**Work task:**
The response should contain all of the records, copied exactly, and none of the images.

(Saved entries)
※

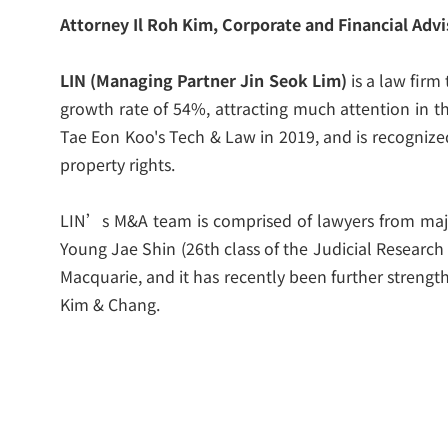
Attorney Il Roh Kim, Corporate and Financial Advi
LIN (Managing Partner Jin Seok Lim)
is a law firm
growth rate of 54%, attracting much attention in 
Tae Eon Koo's Tech & Law in 2019, and is recognized
property rights.
LIN’s M&A team is comprised of lawyers from majo
Young Jae Shin (26
th
class of the Judicial Research
Macquarie, and it has recently been further streng
Kim & Chang.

※

**Task answer:**
Attorney Il Roh Kim, Corporate and Financial Advi
LIN (Managing Partner Jin Seok Lim)
is a law firm
growth rate of 54%, attracting much attention in 
Tae Eon Koo's Tech & Law in 2019, and is recognized
property rights.
LIN’s M&A team is comprised of lawyers from majo
Young Jae Shin (26
th
class of the Judicial Research
Macquarie, and it has recently been further streng
Kim & Chang.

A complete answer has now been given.